D-dimer elevation (> 5.3 mg/dL) on the day after surgery was identified as a predictive risk factor for postoperative VTE in this study, with sensitivity of 55 % and specificity of 78.5 %. D-dimer is not a specific marker for thrombus formation. Disease flares, bleeding, surgical invasion, and septic condition are also related to D-dimer elevation, even when the patients do not have VTE. Actually, 5 patients in the VTE (−) group had very high D-dimer levels (> 10 µg/mL), and all of them underwent emergency TC for bleeding or perforation with severe bowel inflammation. Therefore, D-dimer elevation is not a strong predictor of VTE, but can be easily used for suspicion of thrombus formation. It may be more useful for patients undergoing TPC or proctectomy whose preoperative condition is relatively stable compared with patients undergoing TC.
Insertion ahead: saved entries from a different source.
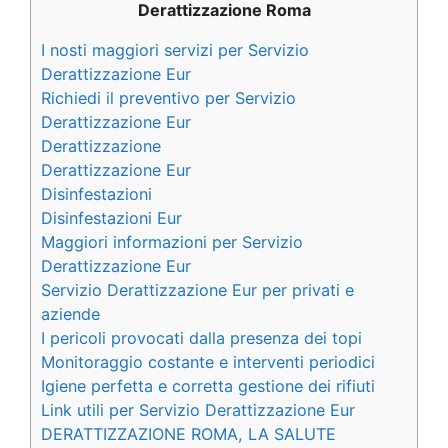
Derattizzazione Roma
I nosti maggiori servizi per Servizio
Derattizzazione Eur
Richiedi il preventivo per Servizio
Derattizzazione Eur
Derattizzazione
Derattizzazione Eur
Disinfestazioni
Disinfestazioni Eur
Maggiori informazioni per Servizio
Derattizzazione Eur
Servizio Derattizzazione Eur per privati e
aziende
I pericoli provocati dalla presenza dei topi
Monitoraggio costante e interventi periodici
Igiene perfetta e corretta gestione dei rifiuti
Link utili per Servizio Derattizzazione Eur
DERATTIZZAZIONE ROMA, LA SALUTE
This study had several limitations. The study was designed retrospectively at a single institution, and the sample number was small. Variables that could be collected from the database were limited. Pharmacological prophylaxis was not administered to all patients, and the administration period was not defined. CT examination was conducted in all patients preoperatively, but not in all patients postoperatively, and the lower limbs were not examined for venous thrombus formation. Data for lower limb examinations using ultrasound imaging were not collected. Finally, the percentage of postoperative VTE prophylaxis with anticoagulant was only 31.4 %. This percentage is too small, given that the risks of VTE in patients with UC are well known. The current guideline states that strict administration of postoperative pharmacological prophylaxis is necessary, except for cases with a risk of bleeding from the remnant rectum [3].

Conclusions

We found a high frequency of postoperative VTE, especially PMVT, in our retrospective dataset, particularly in one-quarter of patient who underwent TPC with IPAA. In most cases, the symptoms were mild, but may have the potential to become symptomatic with growth. It is important to recognize these findings, and to conduct strict anticoagulant therapy.